Stored data entries
----

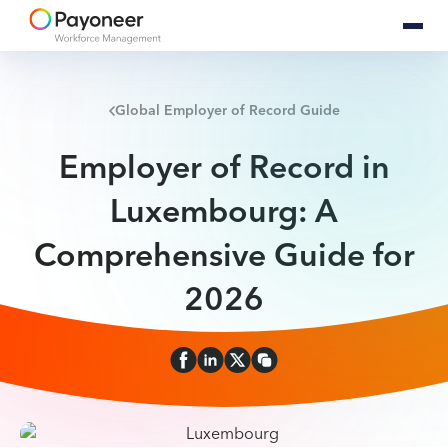
Global Employer of Record Guide
Employer of Record in
Luxembourg: A
Comprehensive Guide for
2026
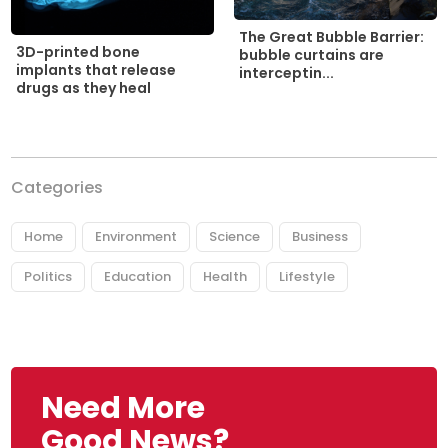
The Great Bubble Barrier:
3D-printed bone
bubble curtains are
implants that release
interceptin...
drugs as they heal
Categories
Home
Environment
Science
Business
Politics
Education
Health
Lifestyle
Need More
Good News?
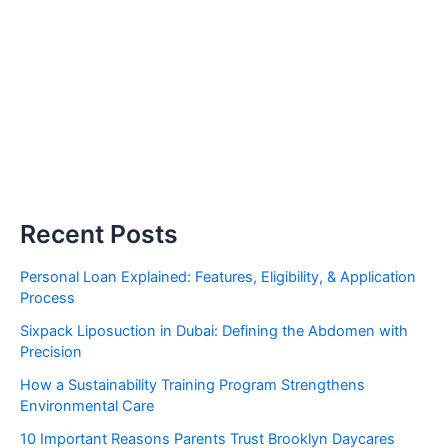
Recent Posts
Personal Loan Explained: Features, Eligibility, & Application
Process
Sixpack Liposuction in Dubai: Defining the Abdomen with
Precision
How a Sustainability Training Program Strengthens
Environmental Care
10 Important Reasons Parents Trust Brooklyn Daycares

----

Only lines containing the string "Guide" are needed. Pull each of them out of the records above.

#### [REPLY]
Global Employer of Record Guide
Comprehensive Guide for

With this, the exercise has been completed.